A primary goal for DR solutions is to
increase the high availability and decrease the single point of failure (SPOF),
thus building strong system resilience and fault tolerance.
· A single point of failure (SPOF) is any component that can cause an entire system to fail
· System resilience refers to the ability of a system to maintain an acceptable level of service during an adverse event
· Fault tolerance is the ability of a system to suffer a fault but continue to operate
· High availability is the use of redundant technology components to allow a system to quickly recover from a failure after experiencing a brief disruption
As part of business
impact analysis, the BCP team will arrived RPO, RTP, MTD and WRT based on
business risk and criticality. Based on these values DR solution will be
designed. For example, BCP team committed MTD (Maximum Tolerable Downtime)
value for customer service is 4 hours, DR system needs to build around that to
achieve. BCP team might not be aware of technology to achieve, and they will
arrive this value based on business impact.

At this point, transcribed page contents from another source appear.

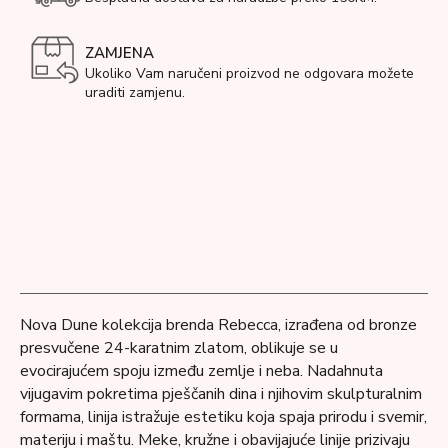
ZAMJENA
Ukoliko Vam naručeni proizvod ne odgovara možete
uraditi zamjenu.
Nova Dune kolekcija brenda Rebecca, izrađena od bronze
presvučene 24-karatnim zlatom, oblikuje se u
evocirajućem spoju između zemlje i neba. Nadahnuta
vijugavim pokretima pješčanih dina i njihovim skulpturalnim
formama, linija istražuje estetiku koja spaja prirodu i svemir,
materiju i maštu. Meke, kružne i obavijajuće linije prizivaju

MTD figure will communicate to get the production environment back to
normal after a disruptive event.
RPO (Recovery Point Objective): This represents the amount of data loss at the time of recovery.
Based on the schedule, the database is backed up. Once after a disaster, the
difference between the last backup datetime and the disaster datetime is called
RPO. The RPO value indicates the earliest backup available to recover. Lower
RPO represents the high frequency of data backup. For example, if our RPO rate
is 5 minutes, our backup data must be refreshed every 5 minutes to meet the RPO
requirement.
RTO (Recover Time Objective): This represents the maximum amount of time it will take to restore
the environment after a disaster. During this time, the environment is
completely down and not available for production. Lower RPO will have an
automated redundant build with the system, while higher RPO will require more
manual intervention to get up and running.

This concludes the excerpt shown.